Perchè pregare?

da | 28 Mar 2017 | La buona parola

“Signore, insegnaci a pregare”. (Luca 11,1)

Che bella questa richiesta che i discepoli rivolgono a Gesù! Chissà infatti come pregava per averli così affascinati al punto da chiedergli di insegnare loro. Eppure, pregare non dovrebbe essere una delle cose più facili al mondo? Certo, se ci limitassimo solamente a chiedere, ma la preghiera è ben altro, una riserva di doni!

Innanzitutto, tiene desta la meraviglia e ci mantiene vivi, perché pregare vuol dire stupirci, complimentarci con Dio e accorgerci della Sua presenza intorno a noi.

Poi, ricorda che esiste il “Grazie!”, ovvero ci ingentilisce: pregare non vuol dire solo chiedere grazie, ma dire grazie. Il pensiero riconoscente è l’anima della preghiera e dire grazie significa scoprire tutte le benedizioni di Dio. In questo modo diventiamo anche più umani perché il “grazie” si allarga alle persone che incontriamo ogni giorno.

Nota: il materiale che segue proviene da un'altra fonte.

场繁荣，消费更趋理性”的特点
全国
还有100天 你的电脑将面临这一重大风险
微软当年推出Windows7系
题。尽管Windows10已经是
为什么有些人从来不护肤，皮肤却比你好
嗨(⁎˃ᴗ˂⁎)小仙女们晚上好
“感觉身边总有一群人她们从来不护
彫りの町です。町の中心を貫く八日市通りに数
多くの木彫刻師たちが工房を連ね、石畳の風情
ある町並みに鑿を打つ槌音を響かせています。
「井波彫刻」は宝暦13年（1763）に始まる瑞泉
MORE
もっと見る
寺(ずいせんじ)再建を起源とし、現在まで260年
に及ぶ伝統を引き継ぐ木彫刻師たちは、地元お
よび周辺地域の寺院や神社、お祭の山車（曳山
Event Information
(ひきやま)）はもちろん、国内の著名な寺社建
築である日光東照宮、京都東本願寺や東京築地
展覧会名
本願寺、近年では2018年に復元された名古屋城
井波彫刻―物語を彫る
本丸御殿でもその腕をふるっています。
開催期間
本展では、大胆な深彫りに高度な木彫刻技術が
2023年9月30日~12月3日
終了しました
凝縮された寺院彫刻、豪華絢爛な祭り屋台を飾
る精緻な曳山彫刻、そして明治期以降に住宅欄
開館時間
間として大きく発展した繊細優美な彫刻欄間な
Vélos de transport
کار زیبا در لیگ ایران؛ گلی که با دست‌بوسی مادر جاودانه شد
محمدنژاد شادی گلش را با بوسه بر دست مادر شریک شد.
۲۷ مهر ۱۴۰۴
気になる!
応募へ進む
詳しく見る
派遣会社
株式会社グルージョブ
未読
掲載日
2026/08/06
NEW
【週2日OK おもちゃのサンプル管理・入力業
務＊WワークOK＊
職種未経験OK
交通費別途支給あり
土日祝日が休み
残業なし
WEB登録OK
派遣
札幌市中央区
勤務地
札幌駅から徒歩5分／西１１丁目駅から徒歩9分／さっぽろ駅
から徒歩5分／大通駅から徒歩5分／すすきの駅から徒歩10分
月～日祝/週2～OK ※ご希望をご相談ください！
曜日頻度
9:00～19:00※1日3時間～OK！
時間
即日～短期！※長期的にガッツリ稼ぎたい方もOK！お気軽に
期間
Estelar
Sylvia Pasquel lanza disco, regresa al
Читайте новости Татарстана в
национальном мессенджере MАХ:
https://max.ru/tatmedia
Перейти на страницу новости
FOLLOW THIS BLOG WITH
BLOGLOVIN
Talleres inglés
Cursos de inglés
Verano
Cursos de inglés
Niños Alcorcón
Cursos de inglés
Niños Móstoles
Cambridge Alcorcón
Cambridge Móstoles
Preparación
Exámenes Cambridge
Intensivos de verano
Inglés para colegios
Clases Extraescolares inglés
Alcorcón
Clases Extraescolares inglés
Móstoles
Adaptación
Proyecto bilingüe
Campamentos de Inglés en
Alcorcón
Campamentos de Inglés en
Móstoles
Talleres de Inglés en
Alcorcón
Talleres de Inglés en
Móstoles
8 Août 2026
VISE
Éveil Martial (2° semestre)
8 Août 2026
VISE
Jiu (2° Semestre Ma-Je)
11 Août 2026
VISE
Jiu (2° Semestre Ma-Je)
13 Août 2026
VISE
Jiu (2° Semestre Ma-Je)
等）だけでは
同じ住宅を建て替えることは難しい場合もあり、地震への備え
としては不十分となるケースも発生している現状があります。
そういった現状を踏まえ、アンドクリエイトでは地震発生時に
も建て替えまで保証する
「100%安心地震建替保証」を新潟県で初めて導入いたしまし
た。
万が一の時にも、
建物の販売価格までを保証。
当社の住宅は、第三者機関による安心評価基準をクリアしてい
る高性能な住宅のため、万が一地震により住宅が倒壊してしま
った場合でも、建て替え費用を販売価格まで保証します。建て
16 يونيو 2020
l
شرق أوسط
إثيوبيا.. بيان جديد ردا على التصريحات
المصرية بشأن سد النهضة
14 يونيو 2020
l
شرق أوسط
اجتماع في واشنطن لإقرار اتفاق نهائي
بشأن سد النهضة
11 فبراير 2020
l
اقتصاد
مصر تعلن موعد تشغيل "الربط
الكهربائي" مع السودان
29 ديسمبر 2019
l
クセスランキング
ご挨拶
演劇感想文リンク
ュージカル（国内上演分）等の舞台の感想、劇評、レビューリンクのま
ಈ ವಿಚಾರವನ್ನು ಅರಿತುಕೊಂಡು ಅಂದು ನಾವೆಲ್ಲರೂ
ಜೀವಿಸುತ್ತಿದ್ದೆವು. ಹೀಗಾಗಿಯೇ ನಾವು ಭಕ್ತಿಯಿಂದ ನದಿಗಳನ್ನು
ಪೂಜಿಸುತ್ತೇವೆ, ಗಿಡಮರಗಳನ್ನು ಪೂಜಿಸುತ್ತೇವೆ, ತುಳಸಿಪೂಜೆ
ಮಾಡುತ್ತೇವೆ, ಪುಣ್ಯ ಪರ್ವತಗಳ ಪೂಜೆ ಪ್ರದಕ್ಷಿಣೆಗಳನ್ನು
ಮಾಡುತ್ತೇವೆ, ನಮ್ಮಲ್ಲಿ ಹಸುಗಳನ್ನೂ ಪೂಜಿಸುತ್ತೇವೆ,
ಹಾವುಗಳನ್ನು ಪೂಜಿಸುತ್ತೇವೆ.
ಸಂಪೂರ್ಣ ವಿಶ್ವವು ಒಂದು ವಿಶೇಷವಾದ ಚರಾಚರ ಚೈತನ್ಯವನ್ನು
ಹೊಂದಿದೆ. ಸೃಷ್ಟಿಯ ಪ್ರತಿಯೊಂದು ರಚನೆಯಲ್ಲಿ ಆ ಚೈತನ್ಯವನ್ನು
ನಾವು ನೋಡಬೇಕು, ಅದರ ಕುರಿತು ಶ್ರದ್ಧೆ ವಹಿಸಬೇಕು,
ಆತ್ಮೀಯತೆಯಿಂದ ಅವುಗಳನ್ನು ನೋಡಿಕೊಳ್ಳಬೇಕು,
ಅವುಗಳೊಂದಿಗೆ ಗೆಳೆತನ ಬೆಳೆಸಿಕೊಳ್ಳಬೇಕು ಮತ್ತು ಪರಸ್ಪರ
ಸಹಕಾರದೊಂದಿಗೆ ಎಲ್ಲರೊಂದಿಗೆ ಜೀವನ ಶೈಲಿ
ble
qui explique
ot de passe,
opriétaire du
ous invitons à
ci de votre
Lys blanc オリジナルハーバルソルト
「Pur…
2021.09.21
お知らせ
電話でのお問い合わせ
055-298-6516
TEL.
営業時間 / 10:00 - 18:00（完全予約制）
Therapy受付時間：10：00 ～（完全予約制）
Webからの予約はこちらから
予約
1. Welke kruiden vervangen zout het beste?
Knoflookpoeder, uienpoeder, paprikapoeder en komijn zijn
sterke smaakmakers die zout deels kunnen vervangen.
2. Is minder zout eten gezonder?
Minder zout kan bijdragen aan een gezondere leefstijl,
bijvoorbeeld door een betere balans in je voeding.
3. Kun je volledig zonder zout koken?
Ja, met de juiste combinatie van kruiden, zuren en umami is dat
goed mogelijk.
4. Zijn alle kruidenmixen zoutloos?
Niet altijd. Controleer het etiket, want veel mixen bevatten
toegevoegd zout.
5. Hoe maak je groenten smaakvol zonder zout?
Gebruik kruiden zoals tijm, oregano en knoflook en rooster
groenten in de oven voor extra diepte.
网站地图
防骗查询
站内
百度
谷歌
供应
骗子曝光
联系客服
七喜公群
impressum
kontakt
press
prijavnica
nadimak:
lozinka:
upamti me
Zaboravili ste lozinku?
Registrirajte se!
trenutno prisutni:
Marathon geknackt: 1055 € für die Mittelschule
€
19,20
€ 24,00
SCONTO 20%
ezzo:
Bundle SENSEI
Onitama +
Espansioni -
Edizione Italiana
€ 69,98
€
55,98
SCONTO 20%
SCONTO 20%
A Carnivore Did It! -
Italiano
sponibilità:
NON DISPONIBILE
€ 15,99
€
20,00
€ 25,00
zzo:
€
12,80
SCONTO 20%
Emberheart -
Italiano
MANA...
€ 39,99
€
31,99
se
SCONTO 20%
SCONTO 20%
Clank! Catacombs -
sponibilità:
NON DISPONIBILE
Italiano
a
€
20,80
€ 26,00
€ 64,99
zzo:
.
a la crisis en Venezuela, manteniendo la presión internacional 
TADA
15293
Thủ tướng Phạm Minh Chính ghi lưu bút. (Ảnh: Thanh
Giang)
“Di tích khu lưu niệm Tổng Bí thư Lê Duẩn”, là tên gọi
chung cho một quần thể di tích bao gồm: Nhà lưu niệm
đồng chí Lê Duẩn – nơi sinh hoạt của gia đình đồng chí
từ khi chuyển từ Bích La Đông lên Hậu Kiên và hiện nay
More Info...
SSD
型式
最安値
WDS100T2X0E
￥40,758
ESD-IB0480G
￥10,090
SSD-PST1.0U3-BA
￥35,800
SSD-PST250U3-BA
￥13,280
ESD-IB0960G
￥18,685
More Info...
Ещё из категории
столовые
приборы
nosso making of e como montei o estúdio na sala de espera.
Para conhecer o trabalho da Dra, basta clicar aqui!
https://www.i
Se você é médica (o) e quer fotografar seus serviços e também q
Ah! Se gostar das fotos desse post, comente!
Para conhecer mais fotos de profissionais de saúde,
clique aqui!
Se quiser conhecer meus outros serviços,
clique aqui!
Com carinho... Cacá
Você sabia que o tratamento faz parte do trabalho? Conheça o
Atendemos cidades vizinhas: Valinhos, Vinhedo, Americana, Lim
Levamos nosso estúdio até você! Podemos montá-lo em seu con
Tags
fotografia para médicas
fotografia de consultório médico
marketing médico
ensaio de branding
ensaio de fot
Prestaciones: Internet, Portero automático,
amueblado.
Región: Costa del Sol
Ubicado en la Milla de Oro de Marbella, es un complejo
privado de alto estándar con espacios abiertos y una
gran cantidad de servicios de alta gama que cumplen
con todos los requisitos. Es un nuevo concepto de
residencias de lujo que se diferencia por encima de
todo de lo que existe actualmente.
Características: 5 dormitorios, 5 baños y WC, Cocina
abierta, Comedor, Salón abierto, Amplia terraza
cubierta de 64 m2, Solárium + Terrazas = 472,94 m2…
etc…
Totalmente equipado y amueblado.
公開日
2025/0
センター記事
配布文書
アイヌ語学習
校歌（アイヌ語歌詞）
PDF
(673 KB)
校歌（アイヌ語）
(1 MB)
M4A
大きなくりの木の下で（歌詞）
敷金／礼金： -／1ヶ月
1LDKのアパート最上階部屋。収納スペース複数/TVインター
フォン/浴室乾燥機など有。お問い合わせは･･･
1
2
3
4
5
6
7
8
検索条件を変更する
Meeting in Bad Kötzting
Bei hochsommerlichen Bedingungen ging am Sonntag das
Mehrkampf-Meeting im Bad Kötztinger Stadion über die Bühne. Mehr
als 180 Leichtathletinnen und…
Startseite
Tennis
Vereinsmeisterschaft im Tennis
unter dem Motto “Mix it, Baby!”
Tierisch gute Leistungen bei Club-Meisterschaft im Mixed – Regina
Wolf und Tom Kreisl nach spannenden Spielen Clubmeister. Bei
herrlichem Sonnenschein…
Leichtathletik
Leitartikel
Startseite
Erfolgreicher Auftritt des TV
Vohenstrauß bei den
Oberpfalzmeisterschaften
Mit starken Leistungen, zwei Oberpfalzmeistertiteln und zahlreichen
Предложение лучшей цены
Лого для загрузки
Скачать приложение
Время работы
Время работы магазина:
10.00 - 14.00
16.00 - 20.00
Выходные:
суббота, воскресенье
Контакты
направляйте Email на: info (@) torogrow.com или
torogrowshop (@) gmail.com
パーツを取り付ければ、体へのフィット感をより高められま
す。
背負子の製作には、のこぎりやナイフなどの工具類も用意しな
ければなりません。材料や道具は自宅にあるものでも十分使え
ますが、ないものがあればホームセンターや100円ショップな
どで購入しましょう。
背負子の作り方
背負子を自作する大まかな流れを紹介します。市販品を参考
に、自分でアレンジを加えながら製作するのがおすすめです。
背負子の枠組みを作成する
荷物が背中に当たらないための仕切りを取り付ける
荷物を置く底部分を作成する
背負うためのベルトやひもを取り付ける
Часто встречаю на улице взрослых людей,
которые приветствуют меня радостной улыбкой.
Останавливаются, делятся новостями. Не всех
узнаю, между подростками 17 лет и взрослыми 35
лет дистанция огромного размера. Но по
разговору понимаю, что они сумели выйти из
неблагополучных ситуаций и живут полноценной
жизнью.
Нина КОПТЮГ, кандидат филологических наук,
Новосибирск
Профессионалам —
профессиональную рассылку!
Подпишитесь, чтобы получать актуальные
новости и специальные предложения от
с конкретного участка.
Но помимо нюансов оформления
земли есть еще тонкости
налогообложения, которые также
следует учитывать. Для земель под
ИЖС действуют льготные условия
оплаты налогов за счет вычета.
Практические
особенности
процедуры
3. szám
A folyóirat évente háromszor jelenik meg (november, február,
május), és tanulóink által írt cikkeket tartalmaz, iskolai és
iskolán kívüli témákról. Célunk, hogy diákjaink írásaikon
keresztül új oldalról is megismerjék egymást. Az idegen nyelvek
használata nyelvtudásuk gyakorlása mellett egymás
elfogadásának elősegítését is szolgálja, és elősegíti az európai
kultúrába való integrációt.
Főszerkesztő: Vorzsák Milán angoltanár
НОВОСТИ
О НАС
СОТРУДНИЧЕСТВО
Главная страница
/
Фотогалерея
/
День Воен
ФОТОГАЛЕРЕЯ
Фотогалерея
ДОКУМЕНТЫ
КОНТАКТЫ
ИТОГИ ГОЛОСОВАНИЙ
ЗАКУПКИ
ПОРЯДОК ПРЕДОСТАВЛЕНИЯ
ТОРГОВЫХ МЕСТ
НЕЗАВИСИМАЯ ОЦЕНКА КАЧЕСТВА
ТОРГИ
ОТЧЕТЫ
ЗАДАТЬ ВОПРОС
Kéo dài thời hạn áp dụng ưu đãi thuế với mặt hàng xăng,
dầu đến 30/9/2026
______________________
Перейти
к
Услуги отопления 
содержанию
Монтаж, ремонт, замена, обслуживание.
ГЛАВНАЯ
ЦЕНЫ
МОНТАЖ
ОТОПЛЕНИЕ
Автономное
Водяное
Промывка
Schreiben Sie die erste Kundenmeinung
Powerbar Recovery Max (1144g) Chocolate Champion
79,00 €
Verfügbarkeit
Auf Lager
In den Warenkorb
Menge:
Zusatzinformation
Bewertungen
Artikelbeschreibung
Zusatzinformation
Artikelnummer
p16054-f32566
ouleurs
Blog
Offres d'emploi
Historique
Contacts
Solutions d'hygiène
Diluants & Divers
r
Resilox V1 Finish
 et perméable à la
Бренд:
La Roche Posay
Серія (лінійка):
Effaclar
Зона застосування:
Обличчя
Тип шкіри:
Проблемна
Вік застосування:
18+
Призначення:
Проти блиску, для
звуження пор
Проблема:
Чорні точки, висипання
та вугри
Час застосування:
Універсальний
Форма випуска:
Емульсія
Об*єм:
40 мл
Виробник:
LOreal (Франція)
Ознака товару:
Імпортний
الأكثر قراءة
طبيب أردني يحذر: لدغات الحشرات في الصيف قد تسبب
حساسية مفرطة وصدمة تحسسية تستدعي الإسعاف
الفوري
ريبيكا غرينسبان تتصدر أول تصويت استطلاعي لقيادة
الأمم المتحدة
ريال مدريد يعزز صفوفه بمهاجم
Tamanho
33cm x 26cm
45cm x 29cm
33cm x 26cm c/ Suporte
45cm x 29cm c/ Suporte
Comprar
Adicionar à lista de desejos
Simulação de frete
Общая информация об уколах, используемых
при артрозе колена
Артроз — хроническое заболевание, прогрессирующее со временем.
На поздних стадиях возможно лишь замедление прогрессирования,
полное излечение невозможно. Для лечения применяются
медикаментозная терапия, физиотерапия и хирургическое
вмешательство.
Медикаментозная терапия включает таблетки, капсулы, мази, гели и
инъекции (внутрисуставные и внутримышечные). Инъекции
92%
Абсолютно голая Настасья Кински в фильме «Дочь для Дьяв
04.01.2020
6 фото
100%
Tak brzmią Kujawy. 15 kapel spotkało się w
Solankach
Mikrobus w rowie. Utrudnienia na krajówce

Ancora, è una delle medicine più potenti che noi possiamo produrre. La preghiera infatti è un potente ansiolitico o, almeno, un benefico sfogo: sapere che Dio c’è e mi ama rasserena più di molte psicanalisi.

Ed è contro la superficialità! Quando l’uomo prega, più che farsi conoscere da Dio fa conoscenza con se stesso. Pregare è pensare al proprio stato di salute spirituale, significa possedersi, essere interiormente occupati.

Infine, la preghiera crea un io dilatato. Non ci dispensa dall’azione, anzi: spinge a scaraventarci fuori dal nostro io per andare ai fratelli. Pregare significa aprire le persiane del cuore perché entri una luce nuova.

E io, come prego? Domando semplicemente, moltiplicando le parole, oppure lodo il Signore per ciò che è, lo ringrazio, gli chiedo di guarire il mio cuore, di renderlo più profondo e attento ai bisogni del prossimo?
Cosa potrei migliorare per essere una “preghiera in cammino” sulle strade di ogni giorno?

Signore, aiutami a capire che qualche volta basta stare lì, in silenzio, come il mendicante che semplicemente tende il braccio: fa’ che parlino le mani aperte, i vestiti a brandelli, il viso segnato dalle fatiche della vita.